Now, it will be recalled from my earlier posts on the Mohammed Al-Dura affair that the images broadcast “around the world” of Mohammed Al-Dura have in fact never included the boy’s death throes. Charles Enderlin has long maintained that he intentionally cut the images of the boy’s death throes from the report because they were “intolerable”. Speaking to the French magazine Télérama and using the same French word agonie, Enderlin said: “I cut the child’s death throes [agonie]. It was intolerable....It would not have added anything.” Contrary to Enderlin’s declarations, however, Luc Rosenzweig, Denis Jeambar, and Denis Leconte – the three French journalists who were recently permitted to view the complete rushes in the presence of France2 news director Arlette Chabot – have revealed that the rushes do not contain any such scene of the boy’s death. To quote again Jeambar and Leconte: “These famous ‘death throes’ [agonie], which Enderlin claims to have cut from the report, do not exist.”
The absence of any scene documenting the child’s death in the rushes represents one of the major grounds that have emerged from the three journalists’ viewing of the rushes in support of the hypothesis that the alleged killing of Mohammed Al-Dura was staged. The other major revelation supporting this hypothesis is, of course, the presence in the remainder of the rushes of what Rosenzweig, Jeambar, and Leconte all concur were obviously staged episodes – or “mise-en-scène” – of other Palestinians being wounded.
My principal purpose on Trans-Int is to present information and analysis.
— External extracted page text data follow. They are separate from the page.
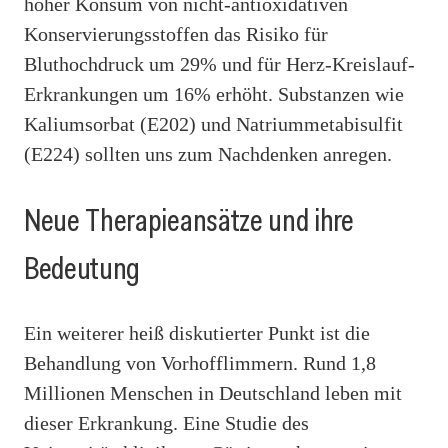
hoher Konsum von nicht-antioxidativen
Konservierungsstoffen das Risiko für
Bluthochdruck um 29% und für Herz-Kreislauf-
Erkrankungen um 16% erhöht. Substanzen wie
Kaliumsorbat (E202) und Natriummetabisulfit
(E224) sollten uns zum Nachdenken anregen.
Neue Therapieansätze und ihre
Bedeutung
Ein weiterer heiß diskutierter Punkt ist die
Behandlung von Vorhofflimmern. Rund 1,8
Millionen Menschen in Deutschland leben mit
dieser Erkrankung. Eine Studie des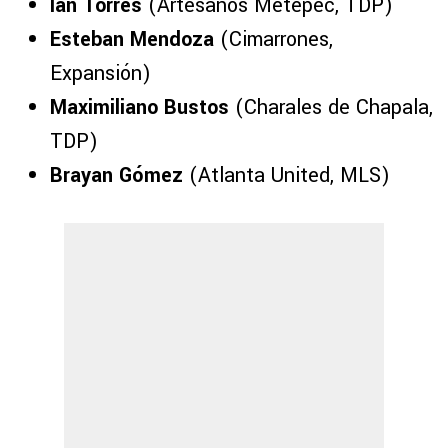
Ian Torres
(Artesanos Metepec, TDP)
Esteban Mendoza
(Cimarrones,
Expansión)
Maximiliano Bustos
(Charales de Chapala,
TDP)
Brayan Gómez
(Atlanta United, MLS)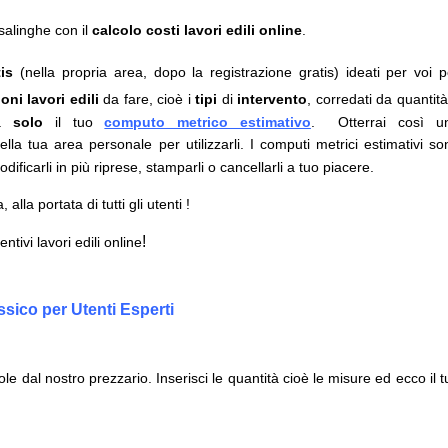
asalinghe con il
calcolo costi lavori edili online
.
is
(nella propria area, dopo la registrazione gratis) ideati per voi p
oni lavori edili
da fare, cioè i
tipi
di
intervento
, corredati da quantità
da
solo
il tuo
computo metrico estimativo
.
Otterrai così u
lla tua area personale per utilizzarli.
I computi metrici estimativi so
odificarli in più riprese, stamparli o cancellarli a tuo piacere.
 alla portata di tutti gli utenti !
!
ivi lavori edili online
sico per Utenti Esperti
le dal nostro prezzario. Inserisci le quantità cioè le misure ed ecco il t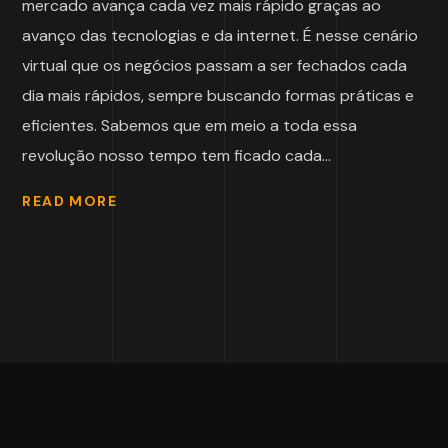
mercado avança cada vez mais rápido graças ao
avanço das tecnologias e da internet. É nesse cenário
virtual que os negócios passam a ser fechados cada
dia mais rápidos, sempre buscando formas práticas e
eficientes. Sabemos que em meio a toda essa
revolução nosso tempo tem ficado cada...
READ MORE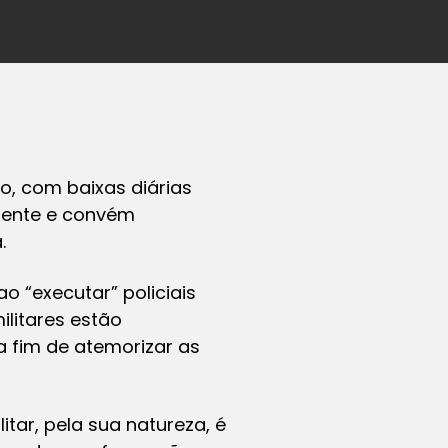
lo, com baixas diárias
emente e convém
.
o “executar” policiais
ilitares estão
 fim de atemorizar as
itar, pela sua natureza, é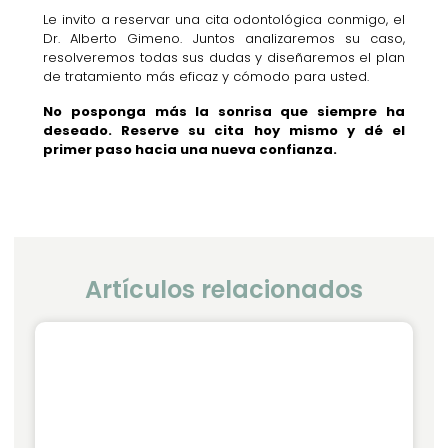
Le invito a reservar una cita odontológica conmigo, el
Dr. Alberto Gimeno. Juntos analizaremos su caso,
resolveremos todas sus dudas y diseñaremos el plan
de tratamiento más eficaz y cómodo para usted.
No posponga más la sonrisa que siempre ha
deseado. Reserve su cita hoy mismo y dé el
primer paso hacia una nueva confianza.
Artículos relacionados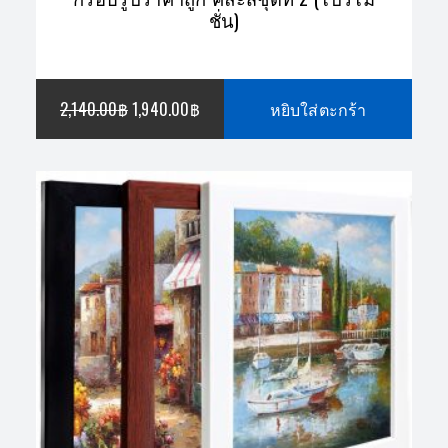
ชั่น)
ORIGINAL
CURRENT
2,140.00
฿
1,940.00
฿
หยิบใส่ตะกร้า
PRICE
PRICE
WAS:
IS:
2,140.00฿.
1,940.00฿.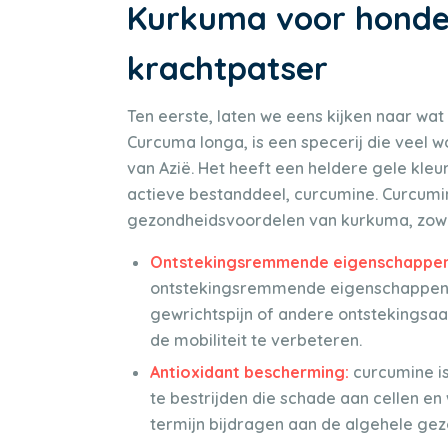
Kurkuma voor honden
krachtpatser
Ten eerste, laten we eens kijken naar wat
Curcuma longa, is een specerij die veel w
van Azië. Het heeft een heldere gele kle
actieve bestanddeel, curcumine. Curcumin
gezondheidsvoordelen van kurkuma, zowe
Ontstekingsremmende eigenschappe
ontstekingsremmende eigenschappen. Di
gewrichtspijn of andere ontstekingsaa
de mobiliteit te verbeteren.
Antioxidant bescherming:
curcumine is
te bestrijden die schade aan cellen e
termijn bijdragen aan de algehele gez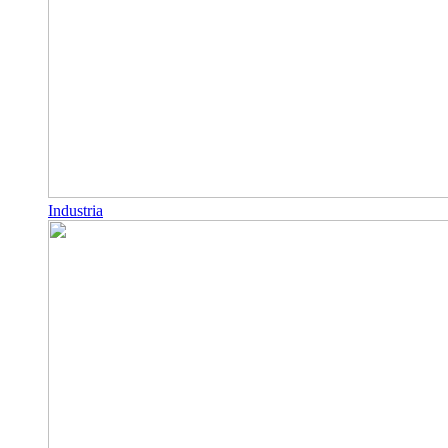
Industria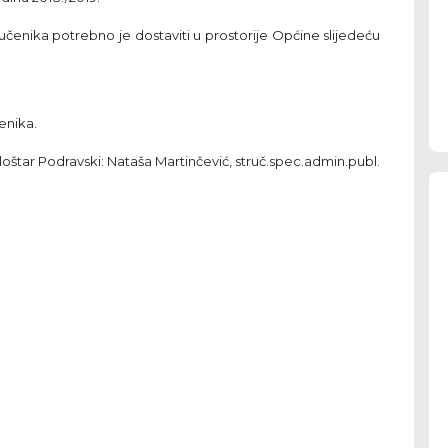
 učenika potrebno je dostaviti u prostorije Općine slijedeću
čenika.
oštar Podravski: Nataša Martinčević, struč.spec.admin.publ.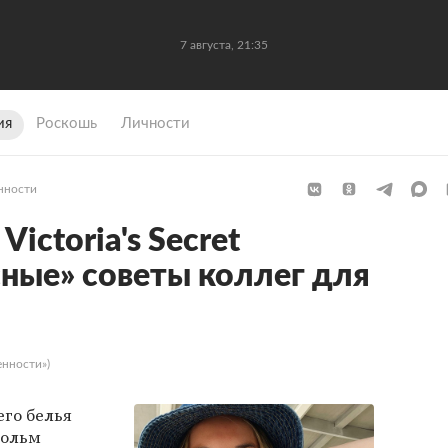
7 августа, 21:35
ия
Роскошь
Личности
нности
ictoria's Secret
ные» советы коллег для
енности»)
го белья
кольм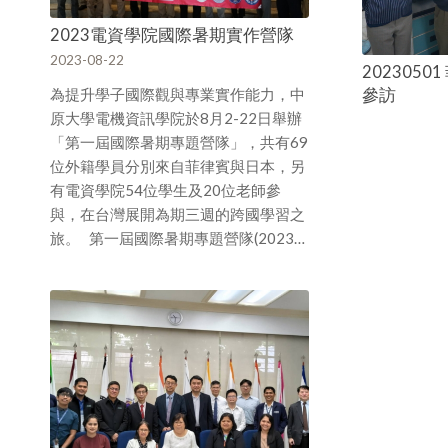
2023電資學院國際暑期實作營隊
2023-08-22
2023050
參訪
為提升學子國際觀與專業實作能力，中
原大學電機資訊學院於8月2-22日舉辦
「第一屆國際暑期專題營隊」，共有69
位外籍學員分別來自菲律賓與日本，另
有電資學院54位學生及20位老師參
與，在台灣展開為期三週的跨國學習之
旅。 第一屆國際暑期專題營隊(2023…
It is not to editorialize. I believe that the information I have presented concerning the Mohammed Al-Dura affair and the involvement of France2 in it largely speaks for itself. Nonetheless, I will permit myself an editorial comment here: in light of the revelations of Rosenzweig, Jeambar and Leconte, the use made by France2 of the Mohammed Al-Dura footage on its February 9th newscast constitutes an act of remarkable bad faith.